« Miyako Odori » est une tradition printanière que les gens de tout le Japon attendent avec impatience.
Le Miyako Odori, qui commence par l'appel « Miyako Odori wa yoiyasaa », est un spectacle de danse donné par environ 80 geishas et maiko de Gion Kobu, le plus grand quartier de divertissement de Kyoto, au théâtre Gion Kobu Kaburenjo pendant un mois en avril. Depuis son lancement en 4 en tant qu'attraction de l'Exposition de Kyoto, il a été suspendu pendant et après la guerre et en raison de la pandémie de coronavirus, mais l'année dernière a marqué son 1e anniversaire.
« Je n’ai pas l’impression que le printemps est arrivé tant que je n’ai pas vu la danse de Miyako Odori. » La tradition du printemps sur laquelle les habitants de Kyoto s'accordent unanimement et qu'ils attendent avec impatience chaque année, non seulement à Kyoto mais dans tout le Japon, a repris cette année le 4er avril.
Le public est ravi à la vue des geishas et des maikos dansant depuis le chemin fleuri jusqu'à la scène.

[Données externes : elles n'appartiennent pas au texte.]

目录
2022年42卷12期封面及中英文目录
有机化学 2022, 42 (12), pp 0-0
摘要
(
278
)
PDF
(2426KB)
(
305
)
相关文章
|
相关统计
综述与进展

Chorégraphie et instruction par le Trésor national vivant Inoue Yachiyo, directeur de l'école Inoue de Kyomai
La vue de geishas et de maikos en kimonos Kyoto Yuzen et en ceintures Nishijin-ori obi, confectionnées chaque année, dansant sur une scène de huit scènes sur une heure, avec en toile de fond des sites historiques magnifiquement représentés de tout le Japon et des passages de la littérature classique, est tout simplement splendide et évoque véritablement le sentiment du printemps en pleine floraison. Cette année marque le 8e anniversaire de l'événement, et un nouveau thème lui a été attribué : « Couleurs des quatre saisons de la capitale », retraçant les différents sites célèbres de Kyoto et l'histoire et la culture qui les traversent.

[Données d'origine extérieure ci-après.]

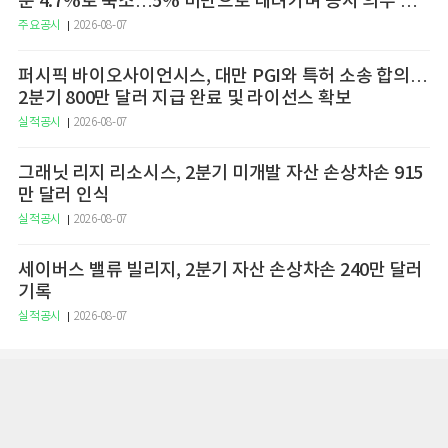
분 4.7%로 축소…5% 미만으로 내려가며 공시 의무 종
료
주요공시
2026-08-07
퍼시픽 바이오사이언시스, 대만 PGI와 특허 소송 합의…
2분기 800만 달러 지급 완료 및 라이선스 확보
실적공시
2026-08-07
그래닛 리지 리소시스, 2분기 미개발 자산 손상차손 915
만 달러 인식
실적공시
2026-08-07
세이버스 밸류 빌리지, 2분기 자산 손상차손 240만 달러
기록
실적공시
2026-08-07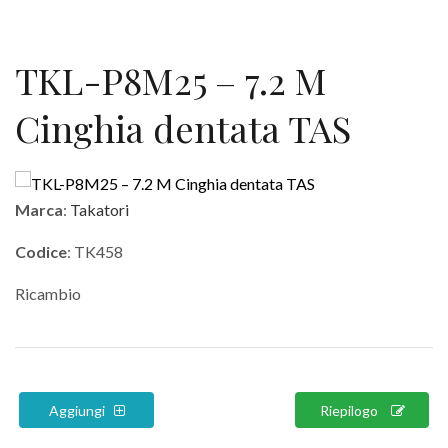
TKL-P8M25 – 7.2 M
Cinghia dentata TAS
Marca
:
Takatori
Codice
: TK458
Ricambio
Aggiungi
Riepilogo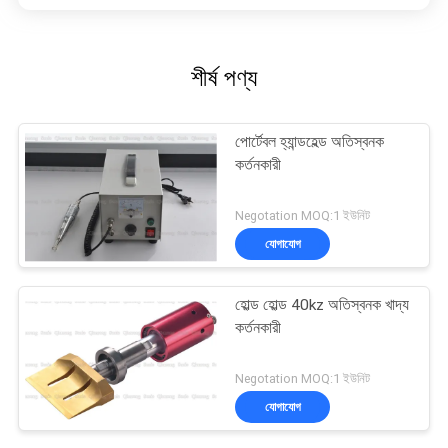
শীর্ষ পণ্য
পোর্টেবল হ্যান্ডহেল্ড অতিস্বনক
কর্তনকারী
Negotation MOQ:1 ইউনিট
যোগাযোগ
হোল্ড হোল্ড 40kz অতিস্বনক খাদ্য
কর্তনকারী
Negotation MOQ:1 ইউনিট
যোগাযোগ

La chorégraphie est de l'école Inoue de Kyomai. L'école Inoue de Kyomai a été fondée à la fin du XVIIIe siècle par le premier Inoue Yachiyo, qui a servi la famille Konoe, et est devenue la seule école officielle du district de Gion Kobu. Actuellement, Yachiyo Inoue V, directeur de l'école Inoue de Kyomai et Trésor national vivant, non seulement chorégraphie et enseigne le Miyako Odori, mais enseigne également les danses que les geiko et les maiko exécutent dans leur vie quotidienne dans les salles de tatami.

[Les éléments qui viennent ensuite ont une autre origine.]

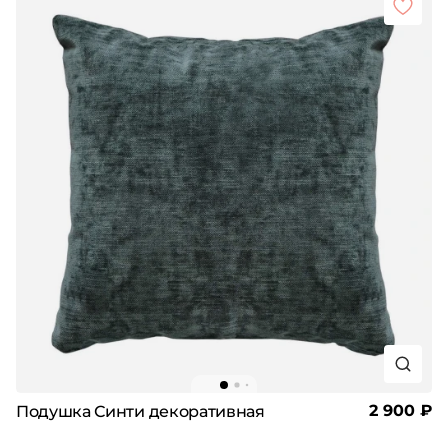
2 900 ₽
Подушка Синти декоративная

Actuellement, les 79 geiko et maiko du groupe Gion Kobu sont toutes étudiantes à l'École des arts féminins de Gion, établie au sein de l'Institut éducatif Yasaka Nyokoba Gakuen, où elles apprennent la danse de style Inoue, ainsi que la cérémonie du thé, le shamisen, le nagauta et d'autres arts du spectacle. Le président du Yasaka Nyokoba Gakuen est Sugiura Kyoko, la propriétaire du salon de thé Ichiriki-tei.
Pratiquez la « Danse Générale » dans une grande salle de classe. Une succession rapide d'appels d'orientation
À la mi-mars, deux semaines seulement avant l'ouverture, presque toutes les geishas et maiko qui allaient se produire dans le Miyako Odori étaient réunies dans une grande salle de classe au deuxième étage de l'école des arts féminins de Gion, adjacente au théâtre Gion Kobu Kaburenjo. Aujourd'hui, c'est le jour de pratiquer la chorégraphie que nous avons pratiquée individuellement jusqu'à présent, en parcourant toute la chanson du début à la fin.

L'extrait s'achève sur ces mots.